Following a Russian withdrawal from the Kyiv area, NATO Secretary General Jens Stoltenberg recently announced that NATO would be sending heavier weapons to Ukraine. China did not like the civilian massacre seen in Bucha and criticized Russia for the slaughter. The unfolding theater of war in Europe could shape geopolitics for decades to come.
The Czech Republic became the first NATO country to send tanks to Ukraine. Commenting on this move, Stoltenberg said that NATO would increase its support for Ukraine. “I don’t want to give details, but the totality is considerable and includes heavy weaponry,” he said.
NATO’s move directly responds to Russia’s strategic retreat from the Kyiv region, which military advisors agree is part of a regrouping and consolidation effort in the eastern part of Ukraine, where most Russian-speaking people live. “It will take a few weeks for Russia to reorganize its troops, but after that, we fear a new Russian offensive with the capture of the Donbas region as the goal. In this window, it is imperative that NATO countries contribute,” Stoltenberg explained.
Stoltenberg is also sending a signal of determent to Russia by announcing the plan publicly, thereby allowing Russia to change plans without losing face.

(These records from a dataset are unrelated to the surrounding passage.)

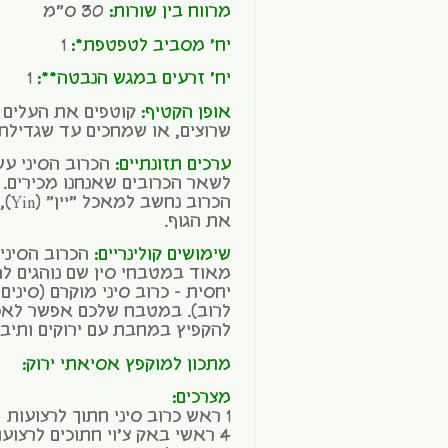
מרווח בין שורות:
30 ס"מ
יח' מסביב לטפטפת*:
1
יח' זרעים במגש הנבטה**:
1
אופן הקטיף:
קוטפים את העלים ב
שרוצים, או שמחכים עד שגדילת 
ערכים תזונתיים:
לשאר הכרובים שאנחנו מכירים. 
הכר
את הגוף.
שימושים קולינריים:
הכרוב הסיני 
מאוד במטבחי סין שם נוהגים להכ
יחסית – כרוב סיני מוקרם (סיני
לרוב). במטבח שלכם אפשר לאכו
להקפיץ במחבת עם ירוקים ותיבו
מתכון למוקפץ אסיאתי ירוק:
מצרכים:
1 ראש כרוב סיני חתוך לרצועות
4 ראשי באק צ'וי חתוכים לרצועות, חלק לבן וירוק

The Russian massacre of civilians in Bucha has given President Vladimir Putin a significant headache. His state-run media has been in full damage-control mode, trying to frame it as staged propaganda to make Russia look bad, but to no avail: Bucha has made an impact. In response to it, Chinese Ambassador Zhang Jung said that “the reports and images of civilian deaths in Bucha are deeply disturbing.”
The tone stands in stark contrast to the words of support only two months earlier. In February, shortly before the war, China and Russia announced that the “friendship between the two States has no limits: there are no ‘forbidden’ areas of cooperation.” Russia declared that it sees Taiwan as a part of China, and China reciprocated that it was against any enlargement of NATO.

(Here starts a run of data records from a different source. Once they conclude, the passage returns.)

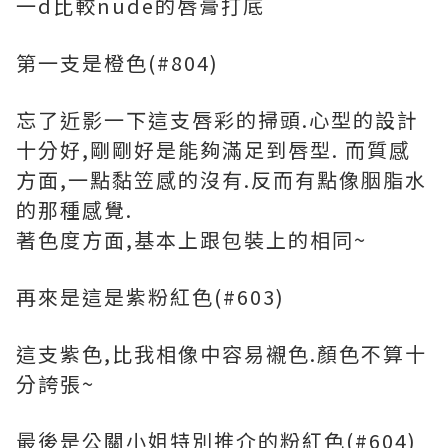
一d比較nude的唇膏打底
第一支是橙色(#804)
忘了近影一下這支唇彩的掃頭.心型的設計
十分好,剛剛好是能夠滿足到唇型. 而質感
方面,一點黏笠感的沒有.反而有點像胭脂水
的那種感覺.
著色度方面,基本上跟包裝上的相同~
再來是這是紫粉紅色(#603)
這支紫色,比我相像中容易襯色.顏色不算十
分誇張~
最後是公關小姐特別推介的粉紅色(#604)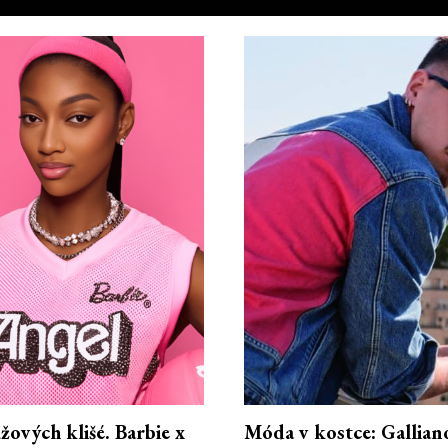
ových klišé. Barbie x
Móda v kostce: Gallian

It turns out that the newly forged friendship had a limit after all. China’s meek tone and public expression of concern are not one of a staunch ally, but of someone re-evaluating the current strategy.
The war in Ukraine has likely made Taiwan’s future as an independent nation far safer. Many factors have conspired to turn a Chinese invasion of the island into a terrible idea for the foreseeable future. First, the West has surprised everyone with its willingness to support Ukraine morally, financially, and militarily. Second, Russia’s military performance against an inferior opponent has shocked most experts. Third, Ukraine has won the propaganda war with the Bucha massacre and an exceptional performance by President Volodymyr Zelensky.

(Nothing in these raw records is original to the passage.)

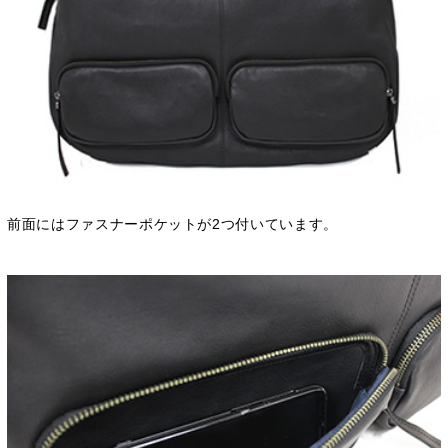
前面にはファスナーポケットが2つ付いています。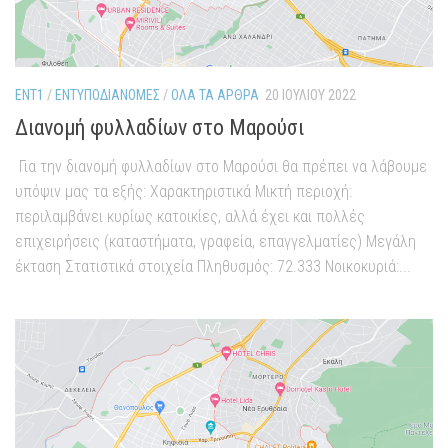
ENT1
/
ΕΝΤΥΠΟΔΙΑΝΟΜΈΣ
/
ΌΛΑ ΤΑ ΆΡΘΡΑ
20 ΙΟΥΛΊΟΥ 2022
Διανομή φυλλαδίων στο Μαρούσι
Για την διανομή φυλλαδίων στο Μαρούσι θα πρέπει να λάβουμε
υπόψιν μας τα εξής: Χαρακτηριστικά Μικτή περιοχή:
περιλαμβάνει κυρίως κατοικίες, αλλά έχει και πολλές
επιχειρήσεις (καταστήματα, γραφεία, επαγγελματίες) Μεγάλη
έκταση Στατιστικά στοιχεία Πληθυσμός: 72.333 Νοικοκυριά:...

Chinese President Xi Jinping has woken up to three problems he didn’t know he had. First, Taiwan is far better armed and trained than Ukraine and is protected by the surrounding ocean. An amphibious invasion is the most challenging kind of war, the success of D-Day notwithstanding, and China’s army might not be as mighty and competent as he thought.
Second, Taiwan is likely to garner support from the West and Japan in case of an invasion. And finally, the people of Taiwan are of the same ethnicity and culture as those in mainland China. Can Xi afford the images of massacred Taiwanese civilians? Asian culture is all about saving face, and it will be hard to prevent China from being portrayed as cruel and unjust, both at home and abroad.
He sees how the public tide has turned against Russia. The details of how a war might develop are being visualized and concretized in real-time on the news. Xi might be ambitious, but there is little to indicate that he is a madman. The theatre of war in Ukraine may have persuaded him to shelve any invasion plans until a more opportune time.